Irgendwo auf der Welt passiert ständig eine extreme Abweichung von der Wetternorm: Straßen werden zu Flüssen, Stürme zu überladenen Wasserdampfmaschinen, Flüsse wiederum zu Rinnsälen. Selbst zuversichtliche Zeitgenossen zweifeln inzwischen daran, dass der Mensch das mit dem Erdklima noch hinbekommt. Dennoch machen Politik und Medien stoisch immer die selbe Zeitansage: „Fünf vor Zwölf“.

Jedes Jahr, immer wieder. Obwohl die Treibhausgas-Weltemission weiter gestiegen ist und folglich auch der atmosphärische Gehalt von Kohlendioxid (CO2). Dieser Messwert (siehe Info-Kasten) ist der einzige, der das komplexe Thema wie in einem Brennglas bündelt und objektiv über den Erfolg aller Bemühungen berichtet. Demnach haben 23 UN-Klimagipfel nichts gebracht. Auch das Kyoto-Protokoll war wirkungslos, so wie jeder andere Schritt in die richtige Richtung.

Wer oder was hat die Klimarettungsuhr angehalten? Wer zeigt der Öffentlichkeit an, wie spät es wirklich ist? Wie kann es sein, dass die Diplomaten der Welt quasi gestern (2015) in Paris über die Rettung des Erdklimas jubelten und die Öffentlichkeit heute (2018) ein „Alles zu spät“ für möglich halten muss?

Diese Geschichte über den Klimawandel handelt vom Forschungslabor, der Politik, den Medien und dem Informationstransfer bis zum „Endverbraucher“ in der sogenannten Wissensgesellschaft.

Diese Geschichte begann vor Tausenden Jahren, als unsere Vorfahren noch in Höhlen hausten. In Horden schlugen sie sich durch die Unwägbarkeiten einer natürlichen Risikowelt. Die Gletscher kamen und gingen. Rund 200 000 Jahre unberechenbare Natur. Als das Holozän mit seinem Stabilklima die Menschheit vor rund 12 000 Jahren in den Arm nahm, wurden aus Jägern bald sesshafte Bauern und aus Höhlen später Megacities.

Geologische Kraftbrühe wird zu Kohle und Öl

Den Pusch dazu, dass aus 750 Millionen (1750) 7,6 Milliarden (2018) Menschen wurden, setzten kohlenstoffreiche Pflanzenleichen, entstanden aus dem Sonnenschein vor Urzeiten, die in geologischen Kochtöpfen landeten.
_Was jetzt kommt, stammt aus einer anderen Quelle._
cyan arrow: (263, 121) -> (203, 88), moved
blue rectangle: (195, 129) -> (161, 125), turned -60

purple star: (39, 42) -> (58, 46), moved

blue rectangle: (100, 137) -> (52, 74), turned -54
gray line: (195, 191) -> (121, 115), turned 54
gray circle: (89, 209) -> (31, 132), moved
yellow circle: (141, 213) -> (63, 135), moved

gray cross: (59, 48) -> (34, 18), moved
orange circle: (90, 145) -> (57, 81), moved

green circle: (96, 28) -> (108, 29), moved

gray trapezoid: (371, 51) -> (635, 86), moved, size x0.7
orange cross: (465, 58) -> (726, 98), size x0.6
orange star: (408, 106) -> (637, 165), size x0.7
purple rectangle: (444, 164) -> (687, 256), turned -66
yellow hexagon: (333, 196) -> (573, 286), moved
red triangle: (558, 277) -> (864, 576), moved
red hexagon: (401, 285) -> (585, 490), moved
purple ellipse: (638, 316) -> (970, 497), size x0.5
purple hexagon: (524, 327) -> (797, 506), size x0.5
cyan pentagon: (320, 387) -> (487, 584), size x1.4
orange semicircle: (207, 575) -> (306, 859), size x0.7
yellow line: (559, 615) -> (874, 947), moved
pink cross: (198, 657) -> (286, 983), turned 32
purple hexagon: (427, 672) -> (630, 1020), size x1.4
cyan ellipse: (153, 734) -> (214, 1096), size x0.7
Dort metamorphosierte diese Kraftbrühe über Jahrmillionen zu Kohle und Öl – hochkonzentrierte Energie. Wer sie verbrannte, konnte sich auf „Wagen ohne Pferde“ (1895) fortbewegen, später durch die Lüfte fliegen, mit Kunstdünger reiche Ernten einfahren und Strom aus der Steckdose saugen.
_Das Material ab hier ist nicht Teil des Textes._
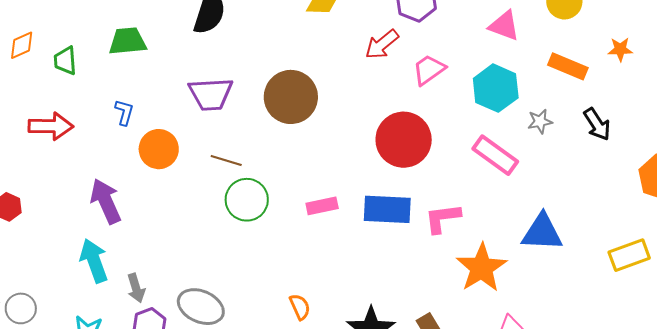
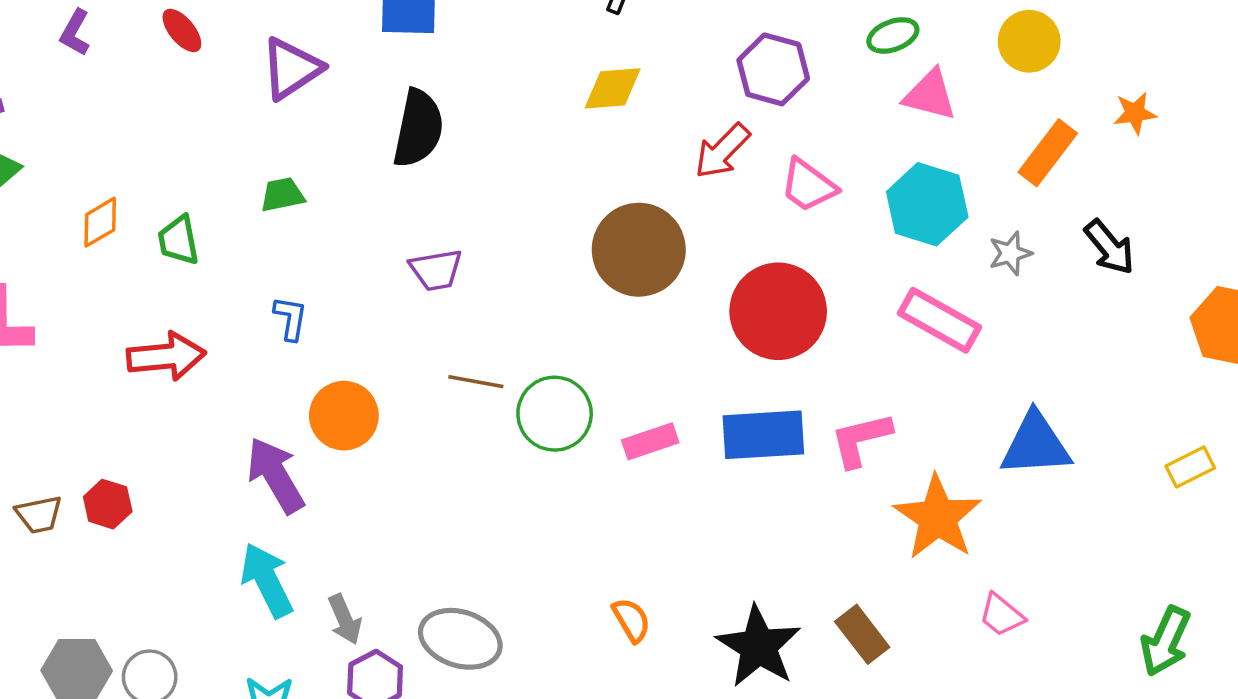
green trapezoid: (128, 41) -> (282, 195), size x0.7
orange rectangle: (568, 66) -> (1048, 153), turned -69
pink trapezoid: (429, 70) -> (808, 185), turned -102
purple trapezoid: (211, 94) -> (436, 270), size x0.7
brown circle: (291, 97) -> (639, 250), moved
orange circle: (159, 149) -> (344, 416), moved
green circle: (247, 200) -> (555, 414), moved
yellow rectangle: (629, 255) -> (1190, 467), size x0.7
Inzwischen steht das Gros unserer Zivilisation auf den Schultern von Öl und Kohle – und nebenbei auch 1,2 Milliarden „Wagen ohne Pferde“. Pro Sekunde läuft ein Auto mit Verbrennungsmotor vom Band, das „uralten Sonnenschein“ verbrennt, wie die Fossilindustrie den Sprit einmal selbst nannte. Nebenwirkung: Das Verbrennen des „beerdigten Sonnenscheins“ setzt jenes CO2 wieder frei, das die Pflanzen einst der Atmosphäre entzogen hatten. Wer konnte glauben, dass die Rückführung einer gasförmigen Warmhaltepackung in die Lufthülle klimaneutral sein könnte? Dass der Segen ohne Fluch bleiben würde?

Eine andere atmosphärische Geschichte begann 1924, als Thomas Midgley die Fluorchlorkohlenwasserstoffe (FCKW) erfand, die den Kühlschrank explosionssicher machten. Kunstmoleküle, die in der Natur nicht vorkommen, aber reichlich Nutzen stifteten: für Klimaanlagen, Sprays, Schaumstoffe und vieles andere.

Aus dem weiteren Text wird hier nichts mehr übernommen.